Yurt dışına ürün satışına başlarken ilk adım olarak hedef pazarınızı ve bu pazar için en uygun ürünü seçmekle işe başlamalısınız. Ardından ürünün ambalajlanması ve hedef pazarda hangi marka ile yer alacağınızı netleştirmelisiniz. Tüm bunları belirledikten sonra hızlı ve sorunsuz bir şekilde işleyen lojistik ve kargo süreci tasarlamalısınız. Aynı zamanda hedef pazarı başta kullanılan dil ve para birimi olmak üzere çok daha yakından tanımak adına bir takım araştırmalar yapmalısınız. Satış öncesinde gerçekleştireceğiniz bu çalışmalar, e-ihracatta başarılı olmanızda kilit önem taşıyan adımlardır.
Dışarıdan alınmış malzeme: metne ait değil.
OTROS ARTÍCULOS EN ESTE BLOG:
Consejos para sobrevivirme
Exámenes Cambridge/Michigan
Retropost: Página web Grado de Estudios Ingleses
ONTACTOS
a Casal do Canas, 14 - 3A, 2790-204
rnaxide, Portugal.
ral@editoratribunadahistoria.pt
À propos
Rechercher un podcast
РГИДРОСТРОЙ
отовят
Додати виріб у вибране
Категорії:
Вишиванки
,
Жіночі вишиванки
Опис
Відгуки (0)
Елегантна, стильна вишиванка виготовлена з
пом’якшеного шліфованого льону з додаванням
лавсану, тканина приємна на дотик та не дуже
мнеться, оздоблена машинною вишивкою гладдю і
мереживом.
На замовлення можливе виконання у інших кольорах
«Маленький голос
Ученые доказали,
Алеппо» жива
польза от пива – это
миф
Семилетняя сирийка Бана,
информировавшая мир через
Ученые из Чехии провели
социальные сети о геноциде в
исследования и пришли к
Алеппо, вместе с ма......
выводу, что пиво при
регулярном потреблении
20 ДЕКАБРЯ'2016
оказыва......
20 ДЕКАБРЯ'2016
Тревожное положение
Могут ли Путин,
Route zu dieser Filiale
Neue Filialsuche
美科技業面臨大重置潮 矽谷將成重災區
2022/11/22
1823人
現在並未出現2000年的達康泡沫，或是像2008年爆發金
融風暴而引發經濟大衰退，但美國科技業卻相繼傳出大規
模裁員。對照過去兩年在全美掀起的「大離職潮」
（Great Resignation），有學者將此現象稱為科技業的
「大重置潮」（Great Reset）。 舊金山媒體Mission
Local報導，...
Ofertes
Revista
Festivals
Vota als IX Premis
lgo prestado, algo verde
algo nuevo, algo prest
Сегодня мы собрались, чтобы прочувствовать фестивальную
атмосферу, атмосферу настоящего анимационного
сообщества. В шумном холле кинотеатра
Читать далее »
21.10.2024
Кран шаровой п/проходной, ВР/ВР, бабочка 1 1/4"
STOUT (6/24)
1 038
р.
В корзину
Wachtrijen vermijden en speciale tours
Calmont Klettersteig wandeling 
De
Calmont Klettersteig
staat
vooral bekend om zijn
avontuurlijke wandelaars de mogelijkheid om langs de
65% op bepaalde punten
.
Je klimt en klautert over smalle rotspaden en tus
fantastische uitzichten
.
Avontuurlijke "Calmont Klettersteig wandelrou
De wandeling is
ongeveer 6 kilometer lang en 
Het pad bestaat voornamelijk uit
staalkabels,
Ürün ve Hedef Pazar Belirleme

E-ihracatta doğru ürün ve hedef pazar seçimi başarılı olma konusunda en etkili unsurlardır.. Elinizde yurt dışına satışa hazır ürünler varsa veya üretici konumundaysanız sizin için öncelikli olan doğru hedef pazar seçimidir. Hedef pazar seçiminde internet trendleri, pazaryeri platformları, halka açık pazar araştırmaları size yardımcı olacaktır. Ancak yurt dışına satış için seçilen ürünün de belirli nitelikleri taşıması gerektiğiniz göz ardı etmemelisiniz. İhracat için seçilen ürünlerin hedef pazarda talep görmesi, uluslararası ticarete uygun olması ve aynı zamanda kâr marjının yüksek olması gerekir. Talep göreceğini tespit ettiğiniz ürünlerin, gümrük kurallarına uygun olduğundan emin olmalısınız. Hedeflediğiniz ülkeye girişi veya satışı yasak ürünlerin neler olduğunu araştırmalısınız. Diğer taraftan uluslararası kargolamaya uygun, mümkünse hafif ve taşıma sırasında hasar görme ihtimali az olan ürünlerin seçilmesi gerekir.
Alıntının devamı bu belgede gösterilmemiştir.